Oh that's awful. I would be so unhappy if I could not eat cheese and ingest cream, etc.!
He does sometimes, we have lactase pills that work to an extent.
Spain is good on the lactose free stuff (much better than the UK) and produces one of my favourite cheeses lactose free but even so load him up with it and it's not good.
GI upsets aside it gives him asthma which is distressing and big red painful lumps will break out somewhere, usually on his legs.

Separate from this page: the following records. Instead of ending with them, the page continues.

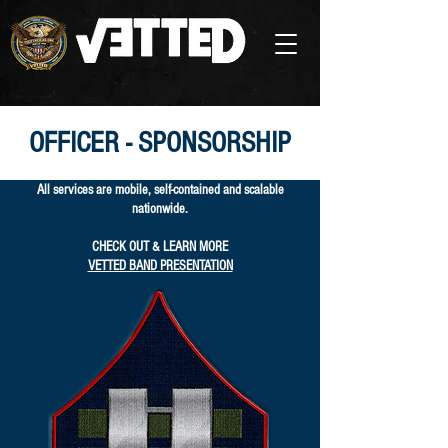
OFFICER - SPONSORSHIP
All services are mobile, self-contained and scalable
nationwide.
CHECK OUT & LEARN MORE
VETTED BAND PRESENTATION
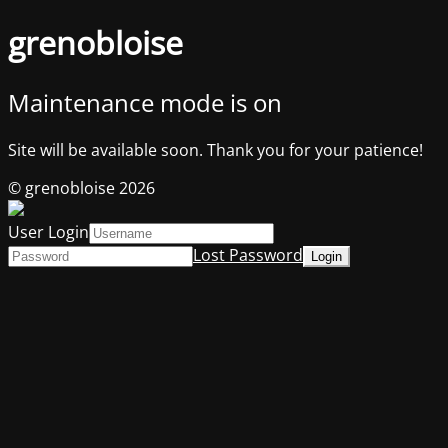
grenobloise
Maintenance mode is on
Site will be available soon. Thank you for your patience!
© grenobloise 2026
User Login
Lost Password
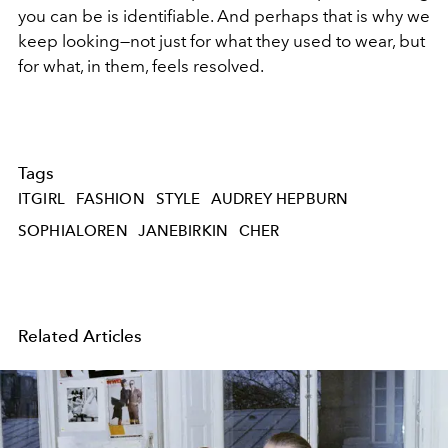
you can be is identifiable. And perhaps that is why we
keep looking—not just for what they used to wear, but
for what, in them, feels resolved.
Tags
ITGIRL
FASHION
STYLE
AUDREY HEPBURN
SOPHIALOREN
JANEBIRKIN
CHER
Related Articles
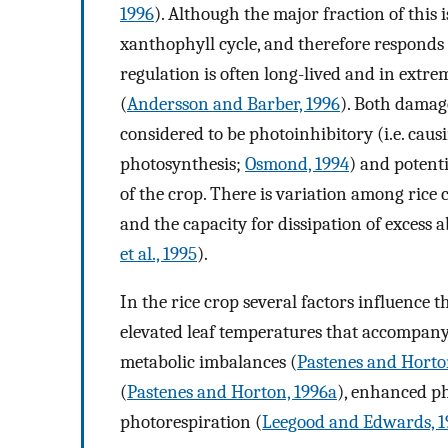
1996
). Although the major fraction of this
xanthophyll cycle, and therefore responds
regulation is often long-lived and in extr
(
Andersson and Barber, 1996
). Both damag
considered to be photoinhibitory (i.e. caus
photosynthesis;
Osmond, 1994
) and potent
of the crop. There is variation among rice c
and the capacity for dissipation of excess 
et al., 1995
).
In the rice crop several factors influence th
elevated leaf temperatures that accompan
metabolic imbalances (
Pastenes and Horto
(
Pastenes and Horton, 1996a
), enhanced ph
photorespiration (
Leegood and Edwards, 1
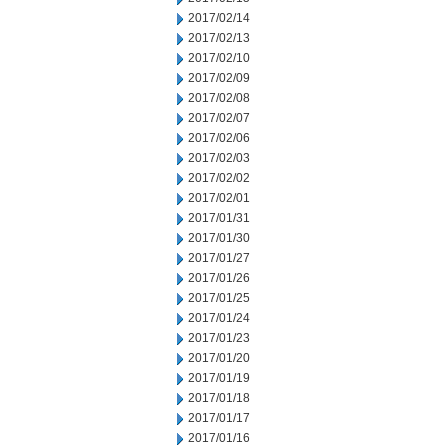
2017/02/14
2017/02/13
2017/02/10
2017/02/09
2017/02/08
2017/02/07
2017/02/06
2017/02/03
2017/02/02
2017/02/01
2017/01/31
2017/01/30
2017/01/27
2017/01/26
2017/01/25
2017/01/24
2017/01/23
2017/01/20
2017/01/19
2017/01/18
2017/01/17
2017/01/16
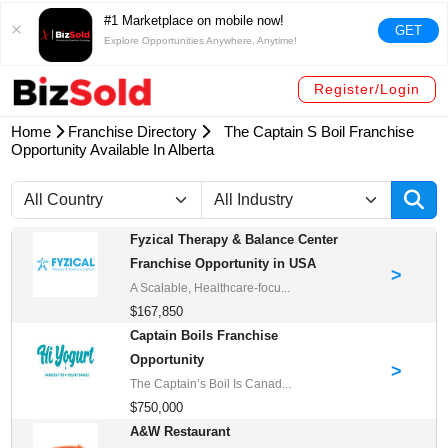
#1 Marketplace on mobile now!
GET
Explore Opportunities Anywhere, Anytime!
Register/Login
Home
Franchise Directory
The Captain S Boil Franchise
Opportunity Available In Alberta
Fyzical Therapy & Balance Center
Franchise Opportunity in USA
>
A Scalable, Healthcare-focu...
$167,850
Captain Boils Franchise
Opportunity
>
The Captain’s Boil Is Canad...
$750,000
A&W Restaurant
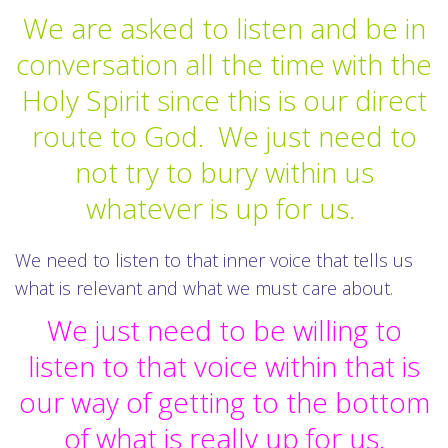
We are asked to listen and be in
conversation all the time with the
Holy Spirit since this is our direct
route to God. We just need to
not try to bury within us
whatever is up for us.
We need to listen to that inner voice that tells us
what is relevant and what we must care about.
We just need to be willing to
listen to that voice within that is
our way of getting to the bottom
of what is really up for us.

I have lactose free whipping cream for the lemon meringue roulade and don't ask me how because I have no idea why it works but drinking white wine at the same time as eating dairy mitigates the nastiest side effects very well so I'll HAVE to buy in plenty of white!
 
I love lasagne and do think of it as special but I like to make my lasagne with rich dairy and top it with lots of strong cheese. Mr SSOAP's dairy intolerant. He'll eat dairy every now and then but there are always some unpleasant consequences ☹️ so sadly I can't use it as a welcoming dish.

It would be more of a "don't you want me here?" dish 😂
I am big on the rich dairy as well. My husband likes it less so I usually load up one side of it with thick layers and less on the other side.

I guess that rules out Cordon bleu!

The Bolognese sauce is made with lamb, beef, and Italian sausage. I save lamb bones from rack of lamb (chops) and ribeye steak bones in the freezer and then when I get ready to make a batch of Bolognese, I stew the bones and scrape the meat off them. Then I add additional beef and the Italian sausage to the tomato sauce (with roasted garlic, crimini mushrooms, onion, and dry red wine). I cook it low and slow. I add fresh herbs at the end before serving. No cheese going on there (though I add plenty of parm to my plate of pasta).
 
I am big on the rich dairy as well. My husband likes it less so I usually load up one side of it with thick layers and less on the other side.

I guess that rules out Cordon bleu!

The Bolognese sauce is made with lamb, beef, and Italian sausage. I save lamb bones from rack of lamb (chops) and ribeye steak bones in the freezer and then when I get ready to make a batch of Bolognese, I stew the bones and scrape the meat off them. Then I add additional beef and the Italian sausage to the tomato sauce (with roasted garlic, crimini mushrooms, onion, and dry red wine). I cook it low and slow. I add fresh herbs at the end before serving. No cheese going on there (though I add plenty of parm to my plate of pasta).
Reading that has made my mouth water! 😂
 
Come to think of it, lamb chops cut from rack of lamb are fairly quick and easy to prepare. You could butcher them the day before he arrives and put them in an herb, roasted garlic, and olive oil marinade the same day of arrival, then it only takes about 2-3 minutes to cook them on the grill/BBQ or even pan seared until rare, then rest in a warm oven 180F/82C in the marinade for a few minutes. A side of rice pilaf and briefly cooked thin asparagus with butter, salt, and pepper makes it an elegant meal.